Our Common Stock is listed on the Nasdaq Global Market under the symbol BIOR. On August 21, 2024, the last reported sale price of our Common Stock on the Nasdaq Global Market was $0.69 per share.
Investing in our securities involves a high degree of risk. See Risk Factors in the Original Prospectus and documents incorporated therein by reference for a discussion of such risk factors, which factors should be read carefully in connection with an investment in our securities.
Neither the Securities and Exchange Commission nor any state securities commission has approved or disapproved of these securities or passed upon the accuracy or adequacy of this prospectus supplement or the accompanying prospectus. Any representation to the contrary is a criminal offense.
AMENDMENTS TO WARRANTS
This prospectus supplement is being filed to disclose the following:
On August 12, 2024, we entered into a convertible notes exchange agreement (the Exchange Agreement) with certain institutional investors. In connection with the Exchange Agreement, the Company also entered into warrant amendments (the Warrant Amendments) with such institutional investors under which the Company agreed to amend certain outstanding warrants, including the Warrants.

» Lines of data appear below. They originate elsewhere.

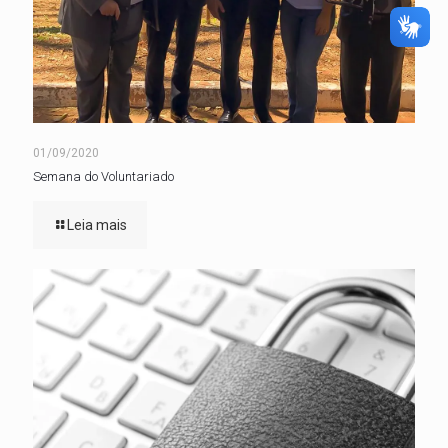
01/09/2020
Semana do Voluntariado
Leia mais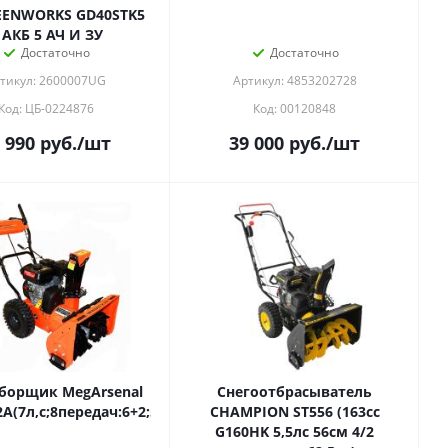
EENWORKS GD40STK5
 АКБ 5 АЧ И ЗУ
Достаточно
Достаточно
тикул: 2600007UG
Артикул: 4853202728
Код: ЦБ-0224876
Код: 00120848
 990
руб.
/шт
39 000
руб.
/шт
борщик MegArsenal
Снегоотбрасыватель
A(7л,с;8передач:6+2;56см*43см)
CHAMPION ST556 (163cc
G160HK 5,5лс 56см 4/2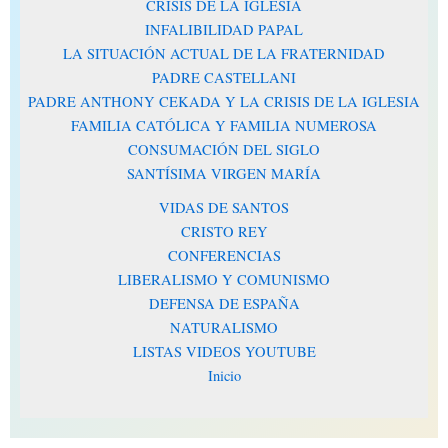
CRISIS DE LA IGLESIA
INFALIBILIDAD PAPAL
LA SITUACIÓN ACTUAL DE LA FRATERNIDAD
PADRE CASTELLANI
PADRE ANTHONY CEKADA Y LA CRISIS DE LA IGLESIA
FAMILIA CATÓLICA Y FAMILIA NUMEROSA
CONSUMACIÓN DEL SIGLO
SANTÍSIMA VIRGEN MARÍA
VIDAS DE SANTOS
CRISTO REY
CONFERENCIAS
LIBERALISMO Y COMUNISMO
DEFENSA DE ESPAÑA
NATURALISMO
LISTAS VIDEOS YOUTUBE
Inicio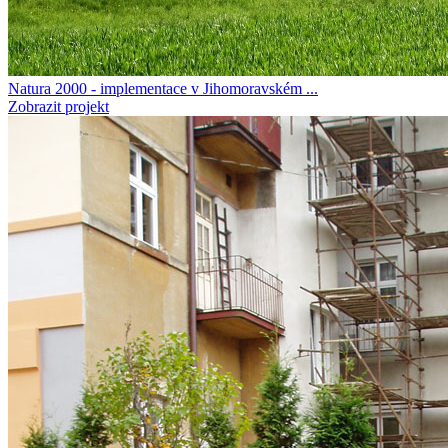
Natura 2000 - implementace v Jihomoravském ...
Zobrazit projekt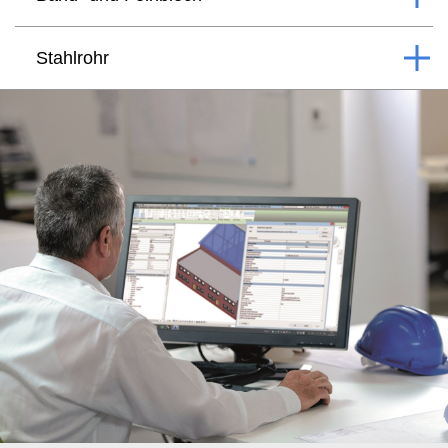
Stahlrohr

Under the Warrant Amendment, the Company agreed to (i) lower the exercise price of each Warrant to $0.60, (ii) provide that such Warrants, as amended, will not be exercisable in excess of a specified cap set based on the rules of Nasdaq until the Company receives approval from its stockholders with respect to the issuance of shares of common stock issuable upon exercise of the amended Warrants (such date, the Stockholder Approval Date), (iii) extend the original expiration date of such Warrants to be five (5) years following the Stockholder Approval Date and (iv) provide that the Company may repurchase 20% of such warrants at a price of $0.001 per share underlying such warrants, subject to certain conditions. These amendments became effective on August 15, 2024.